Many countries have deals worked out between energy producers and their government to subsidies green energy, to lower customer costs, save energy and boost economies. Cheaper energy would shift spending to other products, creating demand. It’s so easy. Yet Wisconsin has blocked progress just so they could keep in place the those old fashioned utility companies. If they tell you they didn't see this coming they would be lying, or bad corporate leaders.
Utilities have seen their customers dwindle for years. Huge manufacturing plants have disappeared, customer switched to energy efficient appliances and lighting, and home solar panels are multiplying.
So for them to whine about big business going solar from their rooftops, saving energy and money, what are we supposed to do, stop it?
jsonline-Thomas Content: Wisconsin is missing out on a wave of solar power development that's going on around the country. One example: Kohl's Department Stores around the country generate three times as much power as all the solar electricity being generated in Wisconsin today.

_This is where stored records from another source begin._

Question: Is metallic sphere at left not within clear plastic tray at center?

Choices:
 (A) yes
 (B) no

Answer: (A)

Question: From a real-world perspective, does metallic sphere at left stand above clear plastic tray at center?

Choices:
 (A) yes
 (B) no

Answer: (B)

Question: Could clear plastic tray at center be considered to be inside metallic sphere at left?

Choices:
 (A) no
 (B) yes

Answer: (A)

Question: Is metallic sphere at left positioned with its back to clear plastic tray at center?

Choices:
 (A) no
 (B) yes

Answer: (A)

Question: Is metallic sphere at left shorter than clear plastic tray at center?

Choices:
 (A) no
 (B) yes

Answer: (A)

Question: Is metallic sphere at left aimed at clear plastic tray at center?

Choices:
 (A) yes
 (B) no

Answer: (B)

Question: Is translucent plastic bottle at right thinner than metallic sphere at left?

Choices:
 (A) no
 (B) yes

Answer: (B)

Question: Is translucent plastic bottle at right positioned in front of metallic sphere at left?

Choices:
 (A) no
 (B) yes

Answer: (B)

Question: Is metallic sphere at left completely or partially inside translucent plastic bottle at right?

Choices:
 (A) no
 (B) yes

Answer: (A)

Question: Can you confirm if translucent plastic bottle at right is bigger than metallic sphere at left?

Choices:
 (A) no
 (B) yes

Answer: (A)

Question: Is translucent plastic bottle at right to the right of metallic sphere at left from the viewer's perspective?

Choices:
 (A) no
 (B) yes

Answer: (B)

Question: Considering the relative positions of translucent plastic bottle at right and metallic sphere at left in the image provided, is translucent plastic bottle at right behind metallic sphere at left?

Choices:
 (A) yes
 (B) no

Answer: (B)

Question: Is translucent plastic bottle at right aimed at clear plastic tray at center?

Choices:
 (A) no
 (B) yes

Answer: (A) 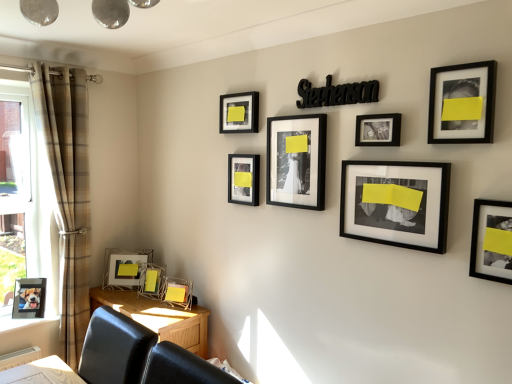 In order to click on empty space that is ontop of brown plaid curtain at left (from a real-world perspective) in this screenshot , I will do `click(60, 68)`. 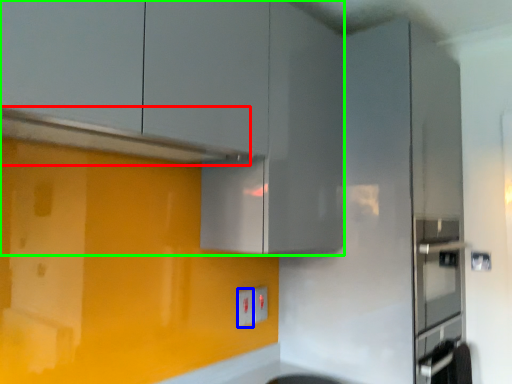 Question: Based on their relative distances, which object is nearer to exhaust hood (highlighted by a red box)? Choose from electric outlet (highlighted by a blue box) and cabinetry (highlighted by a green box).

Choices:
 (A) electric outlet
 (B) cabinetry

Answer: (B) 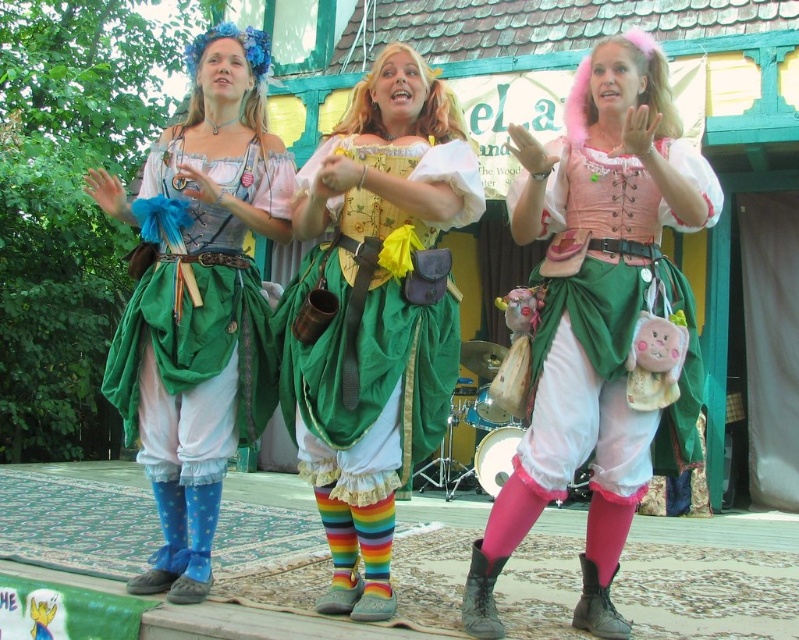 Does pink matte skirt at center have a lesser height compared to matte yellow corset at center?

Yes.

This screenshot has height=640, width=799. Identify the location of pink matte skirt at center. (599, 321).

Identify the location of pink matte skirt at center. (599, 321).

Measure the distance between pink matte skirt at center and camera.

pink matte skirt at center is 16.19 meters from camera.

Based on the photo, is pink matte skirt at center below matte blue fabric dress at left?

Yes, pink matte skirt at center is below matte blue fabric dress at left.

Locate an element on the screen. pink matte skirt at center is located at coordinates (599, 321).

Who is lower down, matte yellow corset at center or matte blue fabric dress at left?

matte yellow corset at center

Can you confirm if matte yellow corset at center is positioned to the left of matte blue fabric dress at left?

No, matte yellow corset at center is not to the left of matte blue fabric dress at left.

Where is `matte yellow corset at center`? The image size is (799, 640). matte yellow corset at center is located at coordinates tap(374, 314). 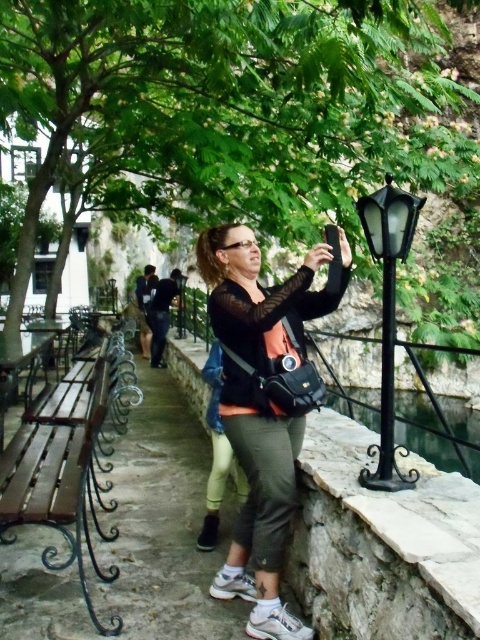 Question: Which point is closer to the camera?

Choices:
 (A) green fabric pants at center
 (B) wooden bench at left
 (C) matte black camera at center
 (D) green leafy tree at upper center

Answer: (B)

Question: Is green leafy tree at upper center smaller than green fabric pants at center?

Choices:
 (A) no
 (B) yes

Answer: (A)

Question: Which object appears closest to the camera in this image?

Choices:
 (A) matte black camera at center
 (B) wooden bench at left
 (C) green leafy tree at upper center

Answer: (B)

Question: Does wooden bench at left have a larger size compared to black wrought iron lamp post at right?

Choices:
 (A) no
 (B) yes

Answer: (B)

Question: Does matte black camera at center lie behind black wrought iron lamp post at right?

Choices:
 (A) yes
 (B) no

Answer: (B)

Question: Which of the following is the closest to the observer?

Choices:
 (A) (457, 157)
 (B) (90, 404)

Answer: (B) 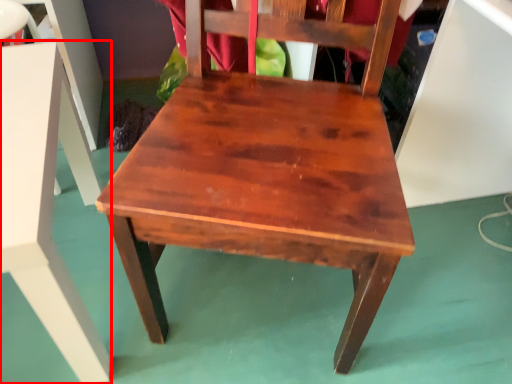 Question: From the image's perspective, considering the relative positions of table (annotated by the red box) and chair in the image provided, where is table (annotated by the red box) located with respect to the staircase?

Choices:
 (A) below
 (B) above

Answer: (A)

What's driving the boom in other states is third-party financing, which allows a company such as SunEdison, a builder of solar power plants, to own the panels on the roof of a Kohl's store. That's not allowed in Wisconsin, but would be under a bill being drafted in Madison by Rep. Chris Taylor (D-Madison) and Rep. Gary Tauchen (R-Bonduel).
Whine, whine, whine….
According to Bill Skewes, who heads the Wisconsin Utilities Association, the lobbying arm for the utility industry, the biggest concern is that utilities will see cost shifting because they will sell less power to customers who install solar systems.
That’s supposed to make me cry?
The fixed costs of paying for the poles, wires and day-to-day business operations of the utility would then have to be spread across the remaining customers … "The customers who become partial customers because of a distributed generation agreement would be subsidized by the other customers on the utility system," Supporters concede it could result in reduced power sales by utilities. At the same time, they note that utilities see lower sales every time a business takes steps to cut energy waste or replaces an incandescent light bulb with an LED bulb.I think Dumb Ron Johnson called it "creative destruction."